Tycho whirled around. "Li, we've-"

A tremendous, squealing trumpet cut him off as Black Scratch plunged into the fray. In the cramped confines of the tavern, the boar couldn't exactly charge, but with his massive weight behind him, a lumbering rush was enough. People scrambled to get out of the way of his tusks and hooves; someone fell and was simply trampled. Tycho dived across a table for safety. He dragged a knife out of a sheath at his belt-as if the little blade would do any good-but Black Scratch was headed straight for one target.

Li stared at the oncoming mass of bristles and tusks for only an instant before gathering himself and leaping high, grabbing for a wax-encrusted iron chandelier overhead and tucking his legs up tight.

Black Scratch passed completely under him, his weight and hooves suddenly a hindrance on the tavern's worn wood floor. Out of control, the pig careened through a tangle of chairs and tables and straight into the solid stone side of the Ease's fireplace. He staggered back and sat down like a drunk man waking in a strange place. Li pumped his legs, swung free of the chandelier, and landed lightly in an easy crouch. Metal scraped on metal as he drew the butterfly swords, a blade in each hand, one high, one low.

More bare steel combined with Black Scratch's charge was enough for the Ease's patrons. Shouting in fear, courage forgotten, many rushed for the door. A few stayed to menace Ovel, but suddenly most of the tavern was clear. Tycho scrambled back to his feet-and saw the lithe little figure that rolled out from under a table behind Li. "Watch out!" he shouted. Li spun around, still crouched, and slashed out with a sword. Brin, a dagger in his fist, just tumbled aside. And tumbled again as Li's second blade swept around. Again and again, a roll ahead of each flashing blow, forcing Li to spin around to keep up with him.

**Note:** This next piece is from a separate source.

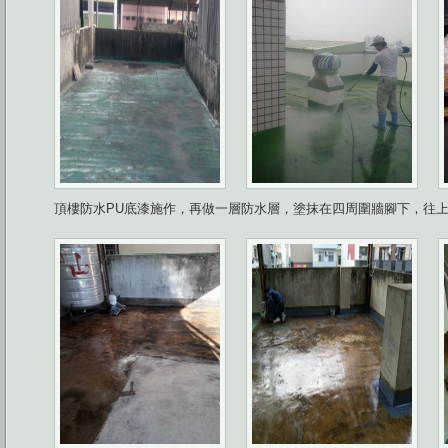
頂樓防水PU底漆施作，再做一層防水層，塗抹在四周圍牆腳下，往上算起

Focused on the halfling, the Shou didn't see Lander loom up behind him, a broken chair leg in his hand. Tycho sucked in breath and raised his hand to cast a spell.

Lander was faster. "'Ware magic!" he spat at Brin and changed his target. Suddenly the chair leg was hurtling through the air at Tycho. The wood cracked into his outstretched arm and numbness rippled from his wrist to his elbow. The spell died on Tycho's lips, vanishing into a yelp of pain. Lander's stealthy attack was spoiled as well, though; Li hissed and spun back into a defensive stance, both butterfly swords at the ready. Lander didn't let him rest. The thug wrenched out Li's own saber and sent it at him in a powerful backhanded blow. Li just barely rocked back out of the way.

Brin whirled and threw himself at Tycho.

A gasp of panic forced itself out of the bard. He fell back, knife raised. Brin's dagger slashed out. Tycho only just slid away from it. He lunged at Brin in the wake of the blow but caught nothing but air. The one-eyed halfling bent like a snake-a snake with arms and one steel fang-and just kept coming, dagger weaving and stabbing, forcing Tycho back. Behind him, Lander was bashing away at Li with ugly, brutal slashes. The Shou saber clearly wasn't his weapon of choice, but elegance wasn't something Lander was known for. An ugly blow still hurt. Li was catching some of the blows with the butterfly blades, but it was obvious he would rather have held the saber than the twin weapons.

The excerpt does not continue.